"Daren, you are funny. Those games are as dead as Caesar.... This bunch of boys and girls paired off by themselves to spoon.... As for myself, I don't mind spooning if I like the fellow—and he hasn't been drinking. But otherwise I hate it. All the same I got what was coming to me from some of the boys of the Strong Arm Club."

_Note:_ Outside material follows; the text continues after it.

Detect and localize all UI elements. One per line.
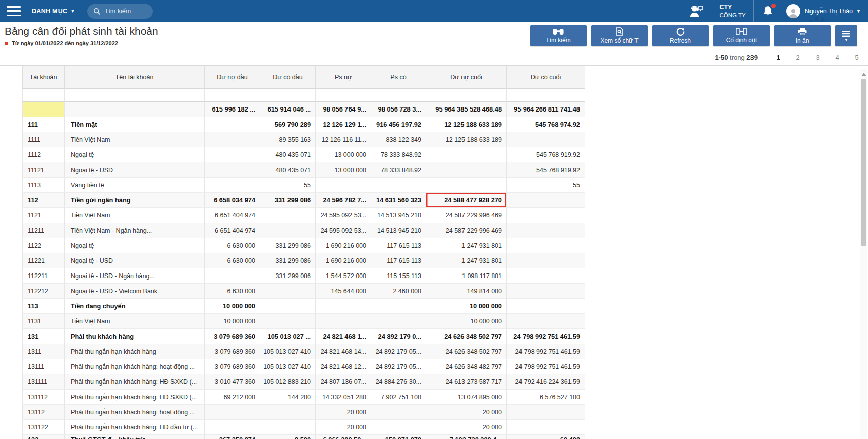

"Why do they give it that name?" asked Lane, remembering Colonel Pepper's remarks.

"Why, if a girl doesn't come across she gets the strong arm.... I had to fight like the devil that last afternoon I went there."

"Did you fight, Bessy?"

"I'll say I did.... Roy Vancey is sore as a pup. He hasn't been near me or called me up since."

"Bessy, will you promise to stay away from that place—and not to go joy-riding with any of those boys—day or night—if I meet you, and tell you all about my experience in the war? I'll do my best to keep the time you spend with me from being tedious."

"It's another bargain," she returned deliberately, "if you just don't spend enough time with me to make me stuck on you—then throw me down. On the level, now, Daren?"

"I'll meet you as often as you want. And I'll be your friend as long as you prove to me I can be of any help, or pleasure, or good to you."

"Hot dog, but you're taking some job, Daren. Won't it be just spiffy? We'll meet here, afternoons, and evenings when mother's out. She's nutty on bridge. She makes me promise I won't leave the yard. So I'll not have to lie to meet you.... Daren, that day at Helen's, the minute I saw you I knew you were going to have something to do with my future."

"Bessy, a little while ago I made sure you had no romance in you," replied Lane, with a smile. "Now as we've gotten serious, let's think hard about the future. What do you want most? Do you care for study, for books? Have you any gift for music? Do you ever think of fitting yourself for useful work?... Or is your mind full of this jazz stuff? Do you just want to go from day to day, like a butterfly from flower to flower? Just this boy and that one—not caring much which—all this frivolity you hinted of, and worse, living this precious time of your youth all for excitement? What is it you want most?"